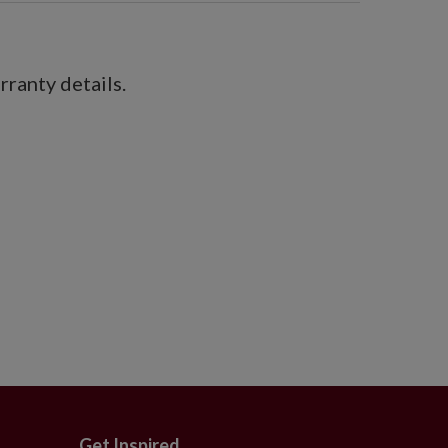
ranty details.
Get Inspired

◇ ◇ ◇ ◇ ◇ ◇ ◇

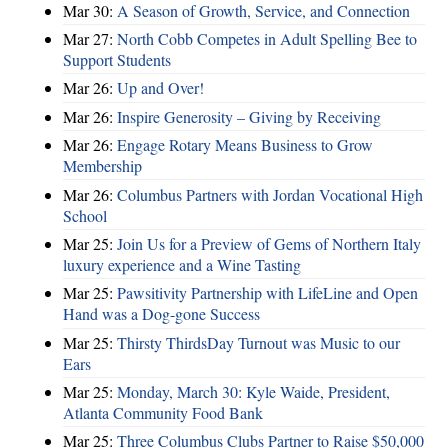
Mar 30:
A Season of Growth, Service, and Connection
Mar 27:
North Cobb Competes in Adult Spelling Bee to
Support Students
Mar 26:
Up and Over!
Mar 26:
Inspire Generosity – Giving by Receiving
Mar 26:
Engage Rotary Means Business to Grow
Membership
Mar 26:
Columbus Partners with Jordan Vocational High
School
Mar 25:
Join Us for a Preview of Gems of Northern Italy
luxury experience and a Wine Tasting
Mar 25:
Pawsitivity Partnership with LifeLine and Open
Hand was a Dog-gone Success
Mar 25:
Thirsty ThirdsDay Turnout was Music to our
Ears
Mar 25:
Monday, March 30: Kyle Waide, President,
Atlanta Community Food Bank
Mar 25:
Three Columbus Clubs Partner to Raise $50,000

◇ ◇ ◇ ◇ ◇ ◇ ◇

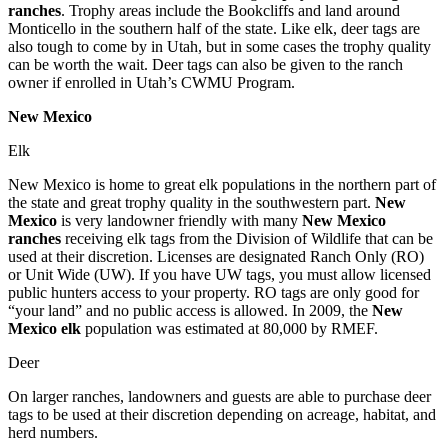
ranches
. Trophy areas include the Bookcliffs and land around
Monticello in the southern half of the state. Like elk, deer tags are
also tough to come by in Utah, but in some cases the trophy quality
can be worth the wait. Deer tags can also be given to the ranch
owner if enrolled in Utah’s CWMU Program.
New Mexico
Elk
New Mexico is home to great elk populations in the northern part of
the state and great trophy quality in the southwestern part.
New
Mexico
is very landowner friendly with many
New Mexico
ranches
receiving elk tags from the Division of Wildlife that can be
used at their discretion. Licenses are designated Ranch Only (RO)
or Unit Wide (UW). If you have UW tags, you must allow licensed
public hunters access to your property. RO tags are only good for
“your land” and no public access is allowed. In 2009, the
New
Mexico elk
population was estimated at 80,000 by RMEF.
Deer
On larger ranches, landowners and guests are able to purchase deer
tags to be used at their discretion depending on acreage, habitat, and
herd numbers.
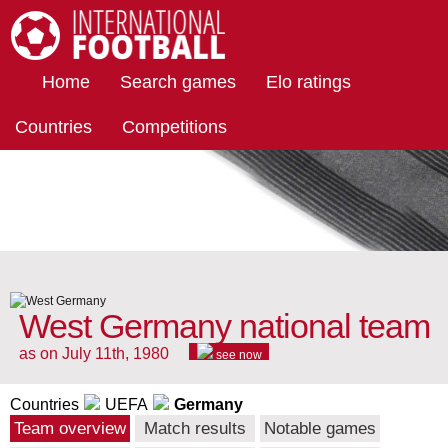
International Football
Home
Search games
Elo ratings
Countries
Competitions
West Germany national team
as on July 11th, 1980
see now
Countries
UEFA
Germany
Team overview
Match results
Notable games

◇ ◇ ◇ ◇ ◇ ◇ ◇

:: YOUR ASSIGNMENT ::
Reproduce the lines above beginning at the line that contains "also tough to" and ending at the line that contains "Notable games". No pictures.

:: REPLY TO THE EXERCISE ::
also tough to come by in Utah, but in some cases the trophy quality
can be worth the wait. Deer tags can also be given to the ranch
owner if enrolled in Utah’s CWMU Program.
New Mexico
Elk
New Mexico is home to great elk populations in the northern part of
the state and great trophy quality in the southwestern part.
New
Mexico
is very landowner friendly with many
New Mexico
ranches
receiving elk tags from the Division of Wildlife that can be
used at their discretion. Licenses are designated Ranch Only (RO)
or Unit Wide (UW). If you have UW tags, you must allow licensed
public hunters access to your property. RO tags are only good for
“your land” and no public access is allowed. In 2009, the
New
Mexico elk
population was estimated at 80,000 by RMEF.
Deer
On larger ranches, landowners and guests are able to purchase deer
tags to be used at their discretion depending on acreage, habitat, and
herd numbers.
International Football
Home
Search games
Elo ratings
Countries
Competitions
West Germany national team
as on July 11th, 1980
see now
Countries
UEFA
Germany
Team overview
Match results
Notable games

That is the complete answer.